**Records to process**
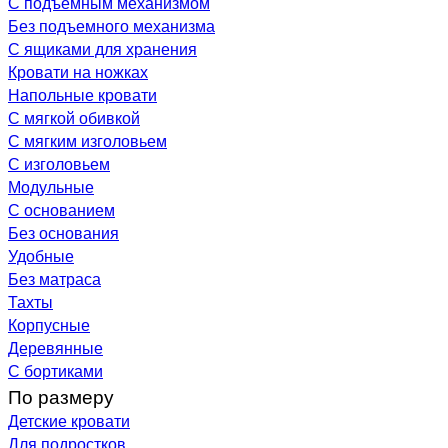
С подъемным механизмом
Без подъемного механизма
С ящиками для хранения
Кровати на ножках
Напольные кровати
С мягкой обивкой
С мягким изголовьем
С изголовьем
Модульные
С основанием
Без основания
Удобные
Без матраса
Тахты
Корпусные
Деревянные
С бортиками
По размеру
Детские кровати
Для подростков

**Your objective**
All of the material above must be retyped exactly, line for line, with the images dropped.

**Written solution**
С подъемным механизмом
Без подъемного механизма
С ящиками для хранения
Кровати на ножках
Напольные кровати
С мягкой обивкой
С мягким изголовьем
С изголовьем
Модульные
С основанием
Без основания
Удобные
Без матраса
Тахты
Корпусные
Деревянные
С бортиками
По размеру
Детские кровати
Для подростков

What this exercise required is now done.